Taneytown Historic District
Taneytown, Carroll County
The Taneytown Historic District comprises a cohesive group of houses, churches, commercial buildings and industrial structures reflecting the development of this crossroads town from its initial platting in 1762 through the early 20th century. Taneytown is a major commercial center in northwestern Carroll County, Maryland, located at the intersection of two important 18th century transportation routes. These routes are the present-day Maryland Routes 150 and 194 that intersect at the corner of the community known as the "square". The architecture of Taneytown presents a range of architectural styles from the Pennsylvania German vernacular traditions of the late 18th and early 19th centuries to nationally inspired Victorian and early 20th century residential and commercial designs. The basic building form during its early history was the vernacular farmhouse prevalent in the Pennsylvania German cultural region. Constructed in log, stone, or brick, these buildings are two stories with rectangular or L-shaped plan, gable roof, symmetrical fenestration, and simple detailing. Most commercial activity took place in a section of the craftsmen's residential structure or in a separate building constructed in the same regional designs.

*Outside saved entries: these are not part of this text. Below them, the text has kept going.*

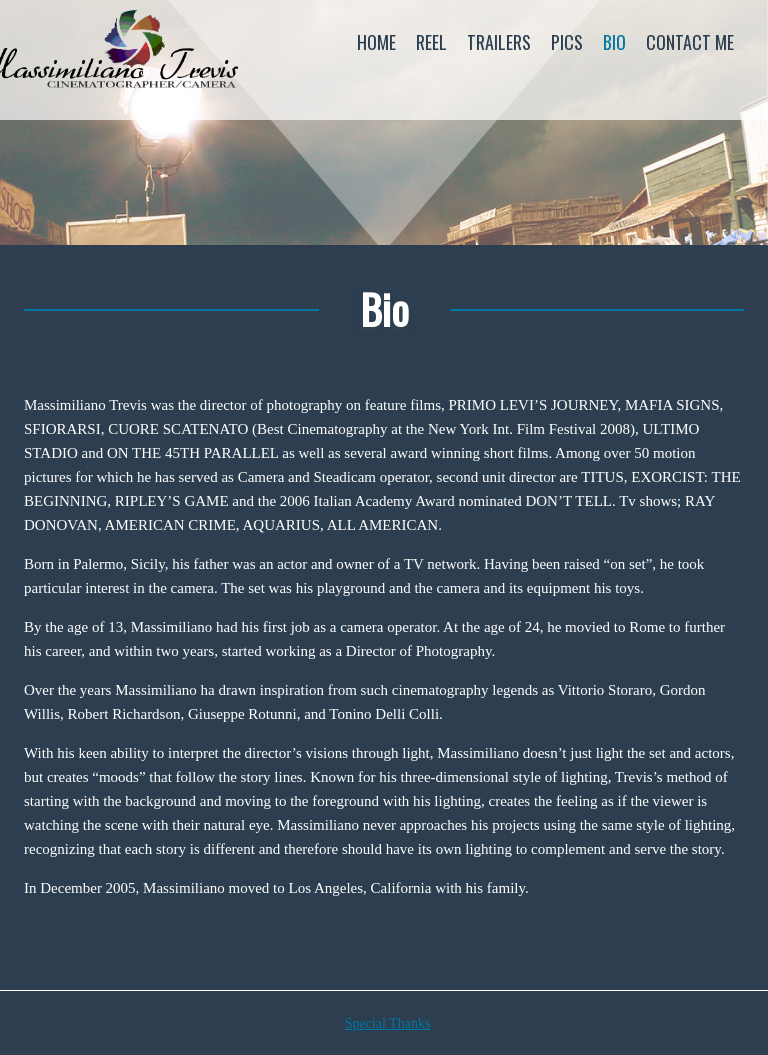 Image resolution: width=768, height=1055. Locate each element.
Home (376, 42)
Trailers (499, 42)
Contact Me (690, 42)
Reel (431, 42)
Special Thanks (388, 1023)
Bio (614, 42)
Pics (567, 42) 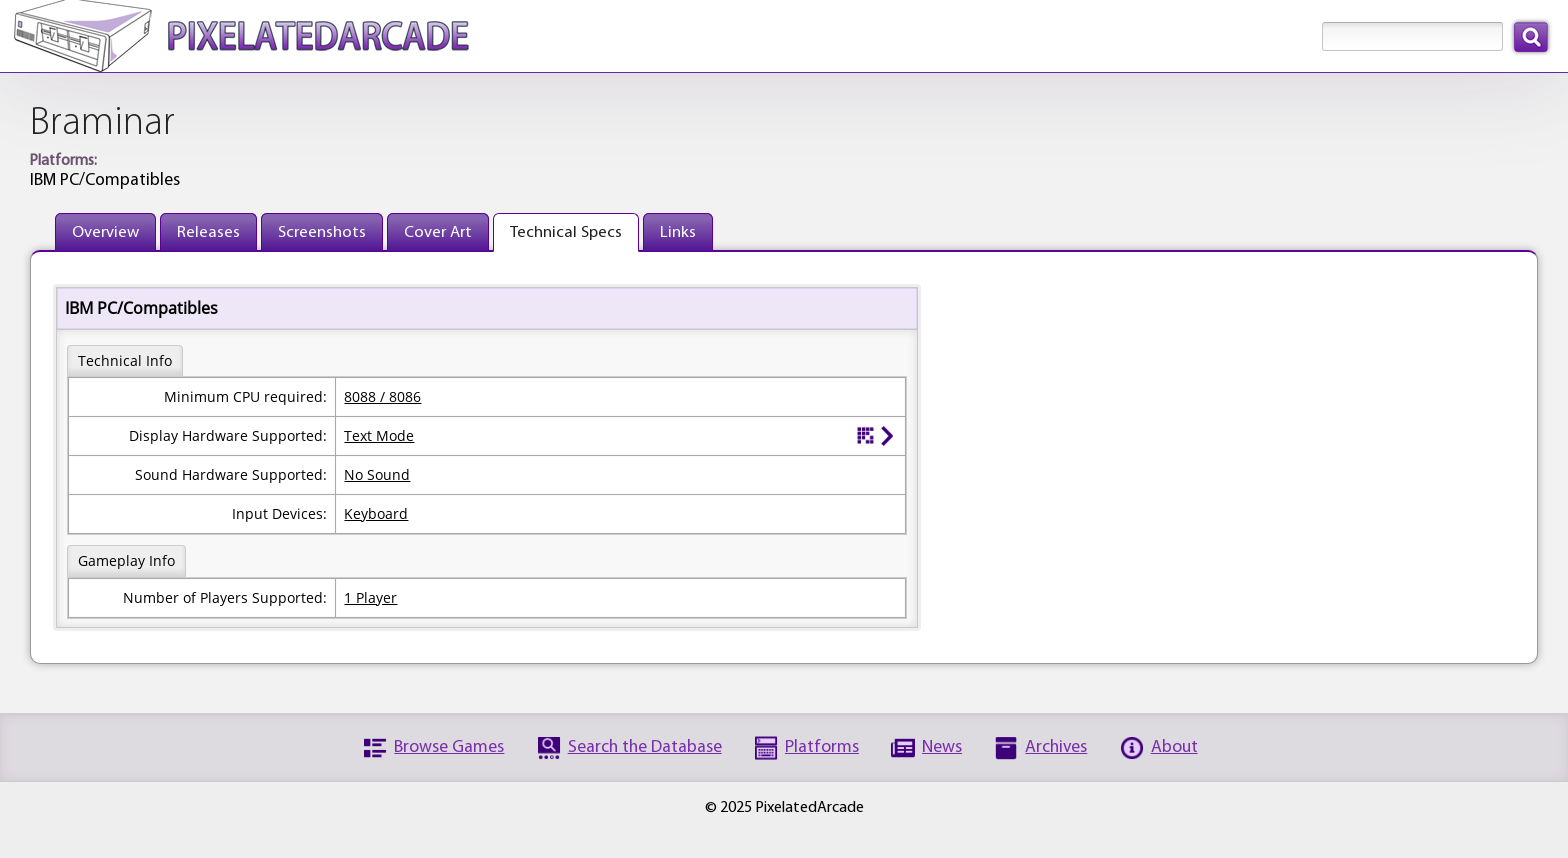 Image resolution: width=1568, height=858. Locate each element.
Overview (105, 232)
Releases (208, 232)
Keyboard (376, 513)
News (942, 747)
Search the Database (645, 747)
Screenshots (322, 232)
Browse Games (449, 747)
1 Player (370, 597)
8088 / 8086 (382, 396)
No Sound (377, 474)
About (1174, 747)
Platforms (822, 747)
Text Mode (379, 435)
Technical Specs (566, 232)
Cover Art (438, 232)
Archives (1056, 747)
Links (678, 232)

With the expansion of the railroad to Taneytown in 1872,a period of economic prosperity was achieved that greatly influenced the architectural appearance of the community. Earlier structures were remodeled with fashionable ornamentation, especially full-length porches with intricate sawn-wood designs. New commercial and residential structures used Victorian designs and construction materials that were popular nationally. During the late 19th and early 20th century, the commercial architecture of the community also produced some of the best examples of its type in Carroll County. The early 20th century architecture continues to reflect the role of Taneytown as a prominent community while integrating new designs and construction technology. Early 20th century residential designs are scattered throughout the community, including examples of the foursquare and bungalow styles. In the 1930s, several utilitarian industrial and commercial structures were built. The district retains a high level of integrity, with few alterations and a minimum of incompatible intrusions. Especially noteworthy is the excellent state of preservation of Victorian sawnwood ornament which characterizes numerous buildings in the district.
The Taneytown Historic District is significant as a representative example of a major commercial center in Piedmont Maryland from the late 18th century settlement period through the early 20th century. The district embodies the distinctive characteristics of town planning in the Pennsylvania cultural region. Its founding in 1762 occurred as a result of its commercially advantageous location along two early transportation routes, one of which was the Monocacy Road, a major migration route for the Pennsylvania Germans. Its town plan, architecture, and history of the late 18th and early 19th centuries are strongly influenced by the Pennsylvania German culture. The arrival of the railroad in 1872 opened a second era in the history of the community also linked to its role as a commercial and transportation center in Piedmont Maryland. Many of the commercial buildings in the community date from the late 19th and early 20th centuries and reflect the rural Victorian prosperity of the railroad era in Taneytown. National influences on Taneytown's architecture continued through 1936 with the construction of utilitarian commercial and industrial buildings.